Quality Control Functions

by Kathy Adams McIntosh; Updated September 26, 2017

Quality control specialists most commonly work for manufacturing facilities, although quality control specialists can be found in nearly every industry. Quality control specialists ensure that the department or process they work with meets minimum quality standards. Processes vary, depending on the specific process involved. All quality control processes share some common functions.

Testing

The most basic function of quality control involves testing. Quality control specialists test the manufacturing process at the beginning, middle and end to ensure that the production quality remains the same throughout. If the specialist discovers an issue at any point in the process, she works with the production team to remedy the issue. Quality control specialists perform quality control tests for services provided as well, evaluating the quality of a specific service at specified intervals throughout the time of service. Testing provides quality results as of the date of testing.

Monitoring

Monitoring consists of ongoing testing that the quality control specialist performs on a regular basis. The specialist repeats the testing and records the results of each test. After the specialist has performed several tests, he reviews the results and looks for any trends in quality. If the quality declines, he increases the amount of testing performed in that area. If the quality maintains or improves, he decreases the amount of testing performed in that area. The quality control specialist continues to monitor the trending of the results.

Auditing

Quality control specialists also spend time auditing the quality of a process which the specialist doesn’t work with. The quality control specialist may be auditing the work of the regular quality control work performed or auditing the quality of a process without any current quality control work.
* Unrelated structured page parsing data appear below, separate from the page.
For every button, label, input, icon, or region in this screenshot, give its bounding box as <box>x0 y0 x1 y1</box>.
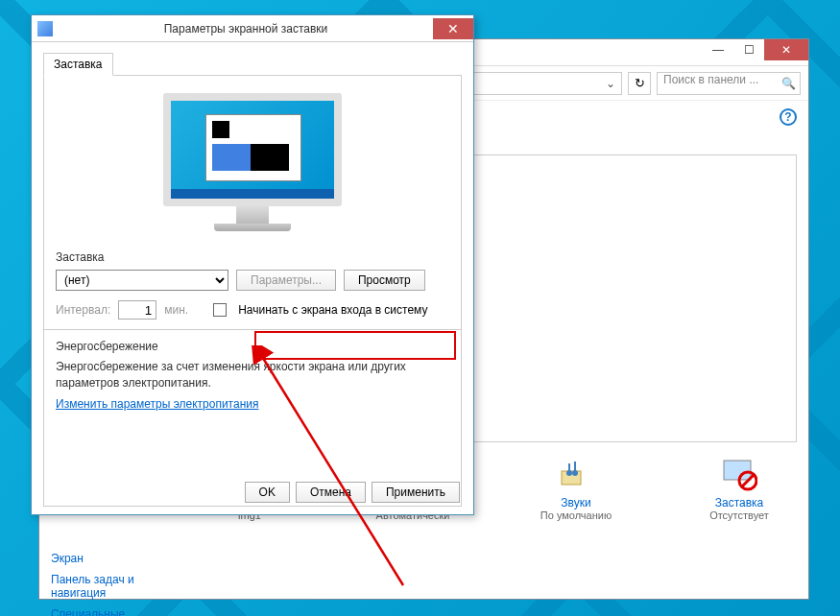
sounds-link[interactable]: Звуки По умолчанию <box>518 456 634 521</box>
energy-description: Энергосбережение за счет изменения яркос… <box>56 359 449 391</box>
maximize-button[interactable]: ☐ <box>733 39 764 60</box>
screensaver-dialog: Параметры экранной заставки ✕ Заставка З… <box>31 14 474 515</box>
preview-monitor <box>163 93 342 237</box>
close-button[interactable]: ✕ <box>764 39 808 60</box>
dialog-title: Параметры экранной заставки <box>59 22 433 36</box>
cancel-button[interactable]: Отмена <box>296 482 366 503</box>
interval-label: Интервал: <box>56 303 110 317</box>
login-screen-label: Начинать с экрана входа в систему <box>238 303 427 317</box>
svg-point-1 <box>566 470 572 476</box>
minimize-button[interactable]: — <box>703 39 733 60</box>
tab-panel: Заставка (нет) Параметры... Просмотр Инт… <box>43 75 462 507</box>
sound-icon <box>558 456 594 492</box>
preview-button[interactable]: Просмотр <box>344 270 425 291</box>
power-settings-link[interactable]: Изменить параметры электропитания <box>56 397 258 411</box>
apply-button[interactable]: Применить <box>372 482 460 503</box>
chevron-down-icon: ⌄ <box>606 77 615 90</box>
sidebar-link-screen[interactable]: Экран <box>51 548 169 569</box>
sidebar-link-ease[interactable]: Специальные возможности <box>51 604 169 616</box>
energy-title: Энергосбережение <box>56 340 449 353</box>
svg-point-2 <box>572 470 578 476</box>
search-input[interactable]: Поиск в панели ... 🔍 <box>657 72 801 95</box>
sidebar-link-taskbar[interactable]: Панель задач и навигация <box>51 569 169 604</box>
dialog-close-button[interactable]: ✕ <box>433 18 473 39</box>
dialog-titlebar[interactable]: Параметры экранной заставки ✕ <box>32 15 473 42</box>
refresh-button[interactable]: ↻ <box>628 72 651 95</box>
dialog-icon <box>37 21 53 36</box>
ok-button[interactable]: OK <box>245 482 290 503</box>
interval-input[interactable] <box>118 300 156 320</box>
tab-screensaver[interactable]: Заставка <box>43 53 113 76</box>
screensaver-icon <box>721 456 757 492</box>
interval-unit: мин. <box>164 303 188 317</box>
search-icon: 🔍 <box>781 77 796 90</box>
screensaver-select[interactable]: (нет) <box>56 270 228 291</box>
screensaver-link[interactable]: Заставка Отсутствует <box>682 456 797 521</box>
svg-rect-3 <box>724 461 751 480</box>
screensaver-group-label: Заставка <box>56 250 449 264</box>
login-screen-checkbox[interactable] <box>213 303 227 317</box>
params-button[interactable]: Параметры... <box>236 270 336 291</box>
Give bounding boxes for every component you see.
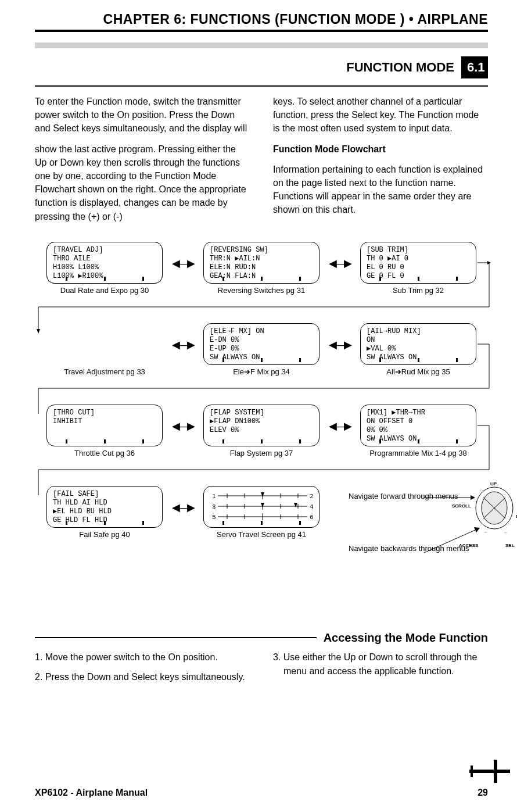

When performing the audit, the quality control specialist reviews the results reported by the regular quality control workers to determine if they performed the original tests correctly.

Reporting

Periodically, the quality control specialist reports the quality results to management. A high number of quality problems mean something is wrong with the process and there may be many unhappy customers for the company. Management reviews the number of quality problems and where they occur in the process and take action to address the issue.